Alice’s clock runs slower than Bob’s clock.

This sounds contradictory, but it is not. Let us check why.

Bob: “Alice’s clock is broken, isn’t it?”

Alice: “No way. Maybe your clock is the broken one.”

Relativity of Simultaneity

Now compare SB coordinate clocks as seen from SA.

If each SB clock runs slowly from SA’s viewpoint, how can Bob still claim Alice’s clock is slower? The key is that SB clocks are not judged simultaneous in SA in the same way.

Figure 1.5 (SA view): SB coordinate clocks from SA

Figure 1.6 (SA view): Rightmost SB clock happens to match Alice at one event

Figure 1.7 (SA view): Another SB clock compares with Alice later

From SA’s fixed viewpoint, all SA clocks tick fast (in Figure 1.7, the blue coordinate clock hands move from 12 o’clock to 3 o’clock), while each SB clock ticks slowly (but all at the same slow rate).

Focus on two adjacent SB coordinate clocks. Both tick slowly as seen from SA. “Slowly” here refers to the rate at which the hands move, not the displayed time. Surprisingly, these two SB clocks believe they show the same time as each other.
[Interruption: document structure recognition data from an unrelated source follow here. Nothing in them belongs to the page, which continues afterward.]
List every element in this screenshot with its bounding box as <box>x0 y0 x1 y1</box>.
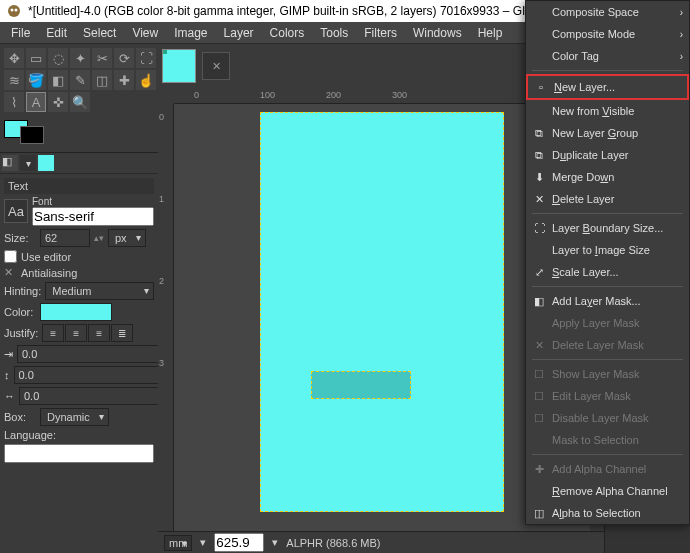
layer-context-menu: Composite Space›Composite Mode›Color Tag… <box>525 0 690 525</box>
ctx-item-icon: ◫ <box>532 507 546 520</box>
tool-rect-select-icon[interactable]: ▭ <box>26 48 46 68</box>
dock-color-icon[interactable] <box>38 155 54 171</box>
tool-eraser-icon[interactable]: ◫ <box>92 70 112 90</box>
line-spacing-input[interactable] <box>14 366 162 384</box>
use-editor-checkbox[interactable] <box>4 250 17 263</box>
text-color-swatch[interactable] <box>40 303 112 321</box>
language-input[interactable] <box>4 444 154 463</box>
justify-left-icon[interactable]: ≡ <box>42 324 64 342</box>
language-label: Language: <box>4 429 56 441</box>
letter-spacing-input[interactable] <box>19 387 167 405</box>
svg-point-2 <box>15 9 18 12</box>
ctx-edit-layer-mask: ☐Edit Layer Mask <box>526 385 689 407</box>
tool-gradient-icon[interactable]: ◧ <box>48 70 68 90</box>
tool-bucket-icon[interactable]: 🪣 <box>26 70 46 90</box>
ctx-composite-mode[interactable]: Composite Mode› <box>526 23 689 45</box>
canvas[interactable] <box>260 112 504 512</box>
image-tab-thumb[interactable] <box>162 49 196 83</box>
status-zoom-input[interactable] <box>214 533 264 552</box>
menu-filters[interactable]: Filters <box>357 24 404 42</box>
ctx-layer-to-image-size[interactable]: Layer to Image Size <box>526 239 689 261</box>
font-label: Font <box>32 196 154 207</box>
tool-rotate-icon[interactable]: ⟳ <box>114 48 134 68</box>
tool-move-icon[interactable]: ✥ <box>4 48 24 68</box>
tool-text-icon[interactable]: A <box>26 92 46 112</box>
font-input[interactable] <box>32 207 154 226</box>
tool-smudge-icon[interactable]: ☝ <box>136 70 156 90</box>
left-panel: ✥ ▭ ◌ ✦ ✂ ⟳ ⛶ ≋ 🪣 ◧ ✎ ◫ ✚ ☝ ⌇ A ✜ 🔍 ◧ ▾ <box>0 44 158 553</box>
ctx-mask-to-selection: Mask to Selection <box>526 429 689 451</box>
size-label: Size: <box>4 232 36 244</box>
menu-tools[interactable]: Tools <box>313 24 355 42</box>
tool-zoom-icon[interactable]: 🔍 <box>70 92 90 112</box>
statusbar: mm ▾ ▾ ALPHR (868.6 MB) <box>158 531 604 553</box>
antialiasing-toggle-icon[interactable]: ✕ <box>4 266 13 279</box>
indent-input[interactable] <box>17 345 165 363</box>
justify-center-icon[interactable]: ≡ <box>88 324 110 342</box>
ctx-remove-alpha-channel[interactable]: Remove Alpha Channel <box>526 480 689 502</box>
ctx-delete-layer[interactable]: ✕Delete Layer <box>526 188 689 210</box>
tool-path-icon[interactable]: ⌇ <box>4 92 24 112</box>
svg-point-0 <box>8 5 20 17</box>
ctx-new-from-visible[interactable]: New from Visible <box>526 100 689 122</box>
title-text: *[Untitled]-4.0 (RGB color 8-bit gamma i… <box>28 4 543 18</box>
ctx-new-layer[interactable]: ▫ New Layer... <box>526 74 689 100</box>
indent-icon: ⇥ <box>4 348 13 361</box>
box-label: Box: <box>4 411 36 423</box>
submenu-arrow-icon: › <box>680 7 683 18</box>
menu-select[interactable]: Select <box>76 24 123 42</box>
ctx-layer-boundary-size-[interactable]: ⛶Layer Boundary Size... <box>526 217 689 239</box>
ctx-add-layer-mask-[interactable]: ◧Add Layer Mask... <box>526 290 689 312</box>
font-aa-icon[interactable]: Aa <box>4 199 28 223</box>
ctx-merge-down[interactable]: ⬇Merge Down <box>526 166 689 188</box>
menu-layer[interactable]: Layer <box>217 24 261 42</box>
box-select[interactable]: Dynamic <box>40 408 109 426</box>
ctx-item-icon: ⧉ <box>532 149 546 162</box>
menu-file[interactable]: File <box>4 24 37 42</box>
ctx-color-tag[interactable]: Color Tag› <box>526 45 689 67</box>
tool-transform-icon[interactable]: ⛶ <box>136 48 156 68</box>
bg-color-swatch[interactable] <box>20 126 44 144</box>
ctx-show-layer-mask: ☐Show Layer Mask <box>526 363 689 385</box>
hinting-select[interactable]: Medium <box>45 282 154 300</box>
ctx-composite-space[interactable]: Composite Space› <box>526 1 689 23</box>
menu-image[interactable]: Image <box>167 24 214 42</box>
menu-colors[interactable]: Colors <box>263 24 312 42</box>
ctx-new-layer-group[interactable]: ⧉New Layer Group <box>526 122 689 144</box>
size-input[interactable] <box>40 229 90 247</box>
tool-warp-icon[interactable]: ≋ <box>4 70 24 90</box>
menu-help[interactable]: Help <box>471 24 510 42</box>
tool-fuzzy-icon[interactable]: ✦ <box>70 48 90 68</box>
checkbox-icon: ☐ <box>532 368 546 381</box>
menu-view[interactable]: View <box>125 24 165 42</box>
justify-right-icon[interactable]: ≡ <box>65 324 87 342</box>
ctx-alpha-to-selection[interactable]: ◫Alpha to Selection <box>526 502 689 524</box>
tool-heal-icon[interactable]: ✚ <box>114 70 134 90</box>
use-editor-label: Use editor <box>21 251 71 263</box>
justify-fill-icon[interactable]: ≣ <box>111 324 133 342</box>
tool-crop-icon[interactable]: ✂ <box>92 48 112 68</box>
tool-free-select-icon[interactable]: ◌ <box>48 48 68 68</box>
status-unit-select[interactable]: mm <box>164 535 192 551</box>
menu-windows[interactable]: Windows <box>406 24 469 42</box>
tab-close-icon[interactable]: ✕ <box>202 52 230 80</box>
ctx-duplicate-layer[interactable]: ⧉Duplicate Layer <box>526 144 689 166</box>
dock-tab-icon[interactable]: ◧ <box>2 155 18 171</box>
submenu-arrow-icon: › <box>680 51 683 62</box>
ctx-item-icon: ⧉ <box>532 127 546 140</box>
new-icon: ▫ <box>534 81 548 93</box>
ctx-item-icon: ⤢ <box>532 266 546 279</box>
tool-picker-icon[interactable]: ✜ <box>48 92 68 112</box>
hinting-label: Hinting: <box>4 285 41 297</box>
antialiasing-label: Antialiasing <box>21 267 77 279</box>
ctx-scale-layer-[interactable]: ⤢Scale Layer... <box>526 261 689 283</box>
text-box-selection[interactable] <box>311 371 411 399</box>
dock-tab-b-icon[interactable]: ▾ <box>20 155 36 171</box>
ctx-delete-layer-mask: ✕Delete Layer Mask <box>526 334 689 356</box>
checkbox-icon: ☐ <box>532 412 546 425</box>
menu-edit[interactable]: Edit <box>39 24 74 42</box>
letter-spacing-icon: ↔ <box>4 390 15 402</box>
unit-select[interactable]: px <box>108 229 146 247</box>
text-header: Text <box>4 178 154 194</box>
tool-pencil-icon[interactable]: ✎ <box>70 70 90 90</box>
When these two clocks observe Alice’s proper clock, the following situation arises.

When Alice passes in front of the rightmost SB clock, both clocks happen to show the same time (this is just a coincidence). But when Alice passes in front of the second SB clock (second from the right), that clock finds Alice’s clock is behind. Since all SB coordinate clocks are synchronized with each other, SB concludes that Alice’s clock is running slower than theirs.
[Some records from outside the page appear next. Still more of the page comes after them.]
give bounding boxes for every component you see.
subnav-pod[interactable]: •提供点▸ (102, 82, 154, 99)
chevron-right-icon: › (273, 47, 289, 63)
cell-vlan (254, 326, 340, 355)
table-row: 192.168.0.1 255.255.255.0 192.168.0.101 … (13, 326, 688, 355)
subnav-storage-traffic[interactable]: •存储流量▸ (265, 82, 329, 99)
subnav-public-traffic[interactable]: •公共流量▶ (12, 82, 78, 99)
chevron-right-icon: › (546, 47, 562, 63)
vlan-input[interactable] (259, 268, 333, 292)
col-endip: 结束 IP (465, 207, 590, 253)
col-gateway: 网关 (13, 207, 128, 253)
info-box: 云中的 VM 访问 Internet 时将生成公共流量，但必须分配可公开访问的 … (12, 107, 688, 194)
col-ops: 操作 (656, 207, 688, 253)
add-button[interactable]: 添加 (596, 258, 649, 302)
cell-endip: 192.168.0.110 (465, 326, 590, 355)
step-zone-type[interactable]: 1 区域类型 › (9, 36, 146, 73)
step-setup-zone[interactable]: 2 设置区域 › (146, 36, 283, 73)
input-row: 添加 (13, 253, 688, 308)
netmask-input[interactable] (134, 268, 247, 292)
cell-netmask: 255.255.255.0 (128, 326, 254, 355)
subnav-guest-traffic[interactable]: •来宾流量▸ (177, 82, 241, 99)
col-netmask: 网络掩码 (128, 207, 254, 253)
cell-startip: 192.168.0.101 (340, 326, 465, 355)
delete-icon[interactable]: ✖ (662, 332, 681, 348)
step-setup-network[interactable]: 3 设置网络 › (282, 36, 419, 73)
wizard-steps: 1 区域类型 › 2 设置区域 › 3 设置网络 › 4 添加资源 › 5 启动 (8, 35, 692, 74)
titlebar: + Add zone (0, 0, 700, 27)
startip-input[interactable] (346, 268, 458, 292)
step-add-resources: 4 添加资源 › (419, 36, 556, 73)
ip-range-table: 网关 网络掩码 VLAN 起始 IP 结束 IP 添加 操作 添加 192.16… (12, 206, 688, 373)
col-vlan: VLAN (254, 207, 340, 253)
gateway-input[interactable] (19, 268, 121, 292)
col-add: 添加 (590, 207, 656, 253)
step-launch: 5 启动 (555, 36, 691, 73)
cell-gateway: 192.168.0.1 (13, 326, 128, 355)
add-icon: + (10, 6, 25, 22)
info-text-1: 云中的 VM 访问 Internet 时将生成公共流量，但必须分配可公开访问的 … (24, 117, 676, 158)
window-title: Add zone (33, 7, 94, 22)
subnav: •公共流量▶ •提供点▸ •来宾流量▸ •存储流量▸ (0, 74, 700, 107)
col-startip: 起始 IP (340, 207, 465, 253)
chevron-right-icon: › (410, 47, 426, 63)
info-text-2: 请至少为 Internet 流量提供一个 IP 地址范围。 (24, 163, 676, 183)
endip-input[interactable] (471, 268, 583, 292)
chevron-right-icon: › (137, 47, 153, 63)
When we compare multiple SB coordinate clocks with an SA proper clock (Alice’s clock, or any single SA coordinate clock treated as a proper clock), SA proper time still appears to run slower. Both Alice’s and Bob’s claims turn out to be correct. In special relativity, comparing one proper clock against two coordinate clocks leads to this seemingly strange result. But there is no contradiction.

Figure 1.8: Alice’s clock seen via multiple SB coordinate clocks

Alice: “Bob kept insisting, ‘Synchronize all the clocks properly.’ But what about his side? I’ll get him for this later.”

Bob: “Hmm… still, I feel like Alice’s clock is the one that’s off.”

Length Contraction

Length measurement means identifying both endpoints simultaneously in the measuring frame.

Suppose a rod is at rest in SB and SA measures its endpoints as P and Q simultaneously in SA.

Figure 1.9 (SA view): SA measuring a rod at rest in SB

Switch to SB viewpoint. SA’s two endpoint-identification events are not simultaneous in SB.

From SB’s viewpoint, when the rod front reaches SA point Q, SA marks that front position. The SA coordinate clock at Q reads 12 o’clock in the figure.

Figure 1.10 (SB view): SA identifies the front endpoint

But SA does not yet mark the rear endpoint. Looking at the rear side, the SA coordinate clock at the corresponding location X is still behind and has not reached 12 o’clock yet.

Figure 1.11 (SB view): SA identifies the rear endpoint later

Eventually the rear endpoint reaches point P, and at that moment the SA clock at P reads 12 o’clock. That is when SA identifies the rear endpoint as P.

Alice gets excited and says the rod became shorter. But from Bob’s perspective, SA did not identify both endpoints simultaneously in SB, so he calls that measurement meaningless.

Bob: “Alice, that measurement is sloppy. I told you: you have to identify both ends at the same time.”

Conversely, if SB measures SA’s segment with simultaneity in SB, SA also sees non-simultaneous events.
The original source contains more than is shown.